Most application traffic is variable, and so are the generated logs. Applications that don't generate high traffic may not generate enough logs to test and diagnose issues. Synthetic logging uses automation to emulate user behavior and generate logs for the application's monitoring systems.

Using an automation tool like Selenium, developers can create a test suite of user interactions. Microservices and API-first services can use Apache JMeter to test the functional behavior of a service and understand performance.

For testing and development, Postman can test APIs locally and integrate with the CI/CD pipeline to automate API testing.

Synthetic transactions can simulate user behavior in your application or augment established traffic patterns. Tests can run scheduled or ad hoc.

Synthetic logging is a valuable tool for identifying problems and analyzing telemetry data. Synthetic logging helps development and operations teams ascertain that critical application processes are behaving as expected, and can also ensure that apps meet the non-functional requirements of availability, performance, response time, and resiliency.

Structured logging

A key aspect of logging is the structure of the log itself. Log data is essentially unstructured, so it can be hard to query for specific events, implement automated alerting, or correlate related events.

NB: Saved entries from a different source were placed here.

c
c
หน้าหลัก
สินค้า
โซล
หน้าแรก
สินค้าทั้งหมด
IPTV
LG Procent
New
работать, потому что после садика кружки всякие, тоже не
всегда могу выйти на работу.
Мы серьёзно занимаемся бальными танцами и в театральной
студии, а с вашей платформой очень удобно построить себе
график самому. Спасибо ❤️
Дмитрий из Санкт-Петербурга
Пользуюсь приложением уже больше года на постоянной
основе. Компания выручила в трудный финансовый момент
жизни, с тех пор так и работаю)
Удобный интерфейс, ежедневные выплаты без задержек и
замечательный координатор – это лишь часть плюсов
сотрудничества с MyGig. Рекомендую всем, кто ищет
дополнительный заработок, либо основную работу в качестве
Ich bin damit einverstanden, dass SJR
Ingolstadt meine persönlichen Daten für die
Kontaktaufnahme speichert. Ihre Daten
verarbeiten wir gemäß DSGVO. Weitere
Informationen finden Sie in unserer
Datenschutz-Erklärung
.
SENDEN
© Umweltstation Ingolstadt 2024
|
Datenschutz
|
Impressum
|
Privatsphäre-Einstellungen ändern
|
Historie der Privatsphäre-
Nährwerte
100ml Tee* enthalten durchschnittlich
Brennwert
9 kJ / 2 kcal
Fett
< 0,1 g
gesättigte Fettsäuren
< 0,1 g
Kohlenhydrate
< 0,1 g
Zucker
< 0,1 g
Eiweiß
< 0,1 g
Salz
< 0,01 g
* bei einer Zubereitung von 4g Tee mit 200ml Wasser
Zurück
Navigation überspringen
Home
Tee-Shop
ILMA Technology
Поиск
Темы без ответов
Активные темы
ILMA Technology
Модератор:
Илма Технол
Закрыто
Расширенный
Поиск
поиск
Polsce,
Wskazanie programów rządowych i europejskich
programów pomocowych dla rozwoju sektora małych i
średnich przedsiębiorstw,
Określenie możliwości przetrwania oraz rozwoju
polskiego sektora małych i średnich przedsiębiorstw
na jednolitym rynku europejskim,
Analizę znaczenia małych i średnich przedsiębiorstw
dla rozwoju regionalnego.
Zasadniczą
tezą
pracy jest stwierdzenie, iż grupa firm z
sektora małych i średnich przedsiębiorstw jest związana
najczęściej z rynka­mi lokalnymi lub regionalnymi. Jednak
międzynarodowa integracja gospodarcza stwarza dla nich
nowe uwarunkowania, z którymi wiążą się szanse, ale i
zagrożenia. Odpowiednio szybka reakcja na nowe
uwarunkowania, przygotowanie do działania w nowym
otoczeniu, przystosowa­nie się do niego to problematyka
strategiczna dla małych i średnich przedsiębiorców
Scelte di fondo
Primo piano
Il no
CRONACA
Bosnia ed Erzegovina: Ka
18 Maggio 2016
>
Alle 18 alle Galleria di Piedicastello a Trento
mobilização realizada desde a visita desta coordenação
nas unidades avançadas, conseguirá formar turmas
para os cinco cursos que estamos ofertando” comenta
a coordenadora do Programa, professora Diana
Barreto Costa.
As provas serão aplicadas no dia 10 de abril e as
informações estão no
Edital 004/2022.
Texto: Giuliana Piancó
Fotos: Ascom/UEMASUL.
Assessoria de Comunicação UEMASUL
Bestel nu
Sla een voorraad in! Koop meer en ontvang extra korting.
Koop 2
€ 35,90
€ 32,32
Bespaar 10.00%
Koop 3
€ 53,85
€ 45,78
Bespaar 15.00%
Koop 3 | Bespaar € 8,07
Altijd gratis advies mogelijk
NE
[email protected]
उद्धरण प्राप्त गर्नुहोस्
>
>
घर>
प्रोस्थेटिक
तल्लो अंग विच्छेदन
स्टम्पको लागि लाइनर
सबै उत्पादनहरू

A structured format makes event data readable and able to be parsed by automated systems. JSON is the data interchange format used by most web services today, and its familiar schema is well suited for structured logging.

When defining log structure, you can add context to every request with the following objects:

  • Correlation ID for the request. The ID chains related log events together to provide a narrative for events and help establish where issues occur in distributed systems. The correlation ID should be a globally unique value.
  • Date and time in UTC
  • Service name
  • HTTP status codes
  • Browser type
  • Event severity
  • Pertinent information from the request type that can be used to help diagnose problems

The following code shows examples of the structured logging objects:

  "CorrelationId": "715eec8f-fefc-45e2-a352-95aa389ddb8f",
  "Environment": "Live",
  "StatusCode": 500,
  "Severity": "Error",
  "Application": "Contso Web Shop",
  "Service": "PaymentsService",
  "EventTimeUTC": "2020-04-27T13:19Z",
  "BrowserType": "Chromium",
      "Runtime":"Net Core",
      "Message": "System.NullReferenceException: Object reference not set to an instance of an object.",
      "Method": "PaymentProcesser"

Incorporating the preceding changes into a distributed application allows team members to retrieve logs from the complete lifecycle of the request by using the correlation ID. Structured logging makes it easier to search through logs when issues occur, as well as allowing automated alerting.


This article is maintained by Microsoft. It was originally written by the following contributors.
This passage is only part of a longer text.